##### SOURCE DATA

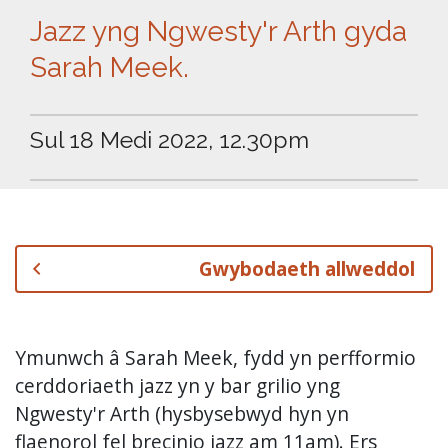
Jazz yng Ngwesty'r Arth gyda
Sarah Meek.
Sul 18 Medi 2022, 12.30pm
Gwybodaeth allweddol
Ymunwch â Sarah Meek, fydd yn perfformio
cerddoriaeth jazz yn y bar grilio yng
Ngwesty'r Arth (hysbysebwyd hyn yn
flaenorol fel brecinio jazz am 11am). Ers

##########
##### SOURCE DATA

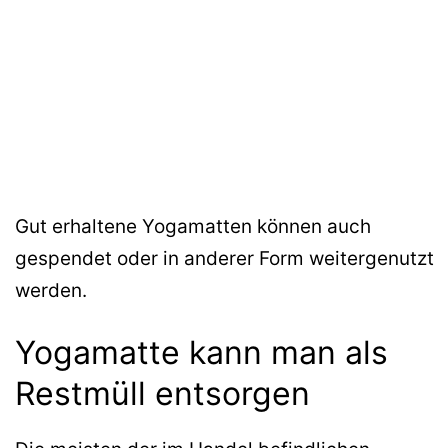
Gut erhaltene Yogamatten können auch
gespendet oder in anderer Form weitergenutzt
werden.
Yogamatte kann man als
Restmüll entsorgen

##########
##### SOURCE DATA

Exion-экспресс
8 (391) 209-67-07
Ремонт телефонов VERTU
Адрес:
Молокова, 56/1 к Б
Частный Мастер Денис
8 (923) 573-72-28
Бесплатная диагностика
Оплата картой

##########

== TASK INSTRUCTIONS ==
Write out exactly the lines that fall from the line with "Ymunwch â Sarah Meek, fydd yn perfformio" to the line with "flaenorol fel brecinio jazz am 11am). Ers" in the records above, keeping both ends.

== EXERCISE RESPONSE ==
Ymunwch â Sarah Meek, fydd yn perfformio
cerddoriaeth jazz yn y bar grilio yng
Ngwesty'r Arth (hysbysebwyd hyn yn
flaenorol fel brecinio jazz am 11am). Ers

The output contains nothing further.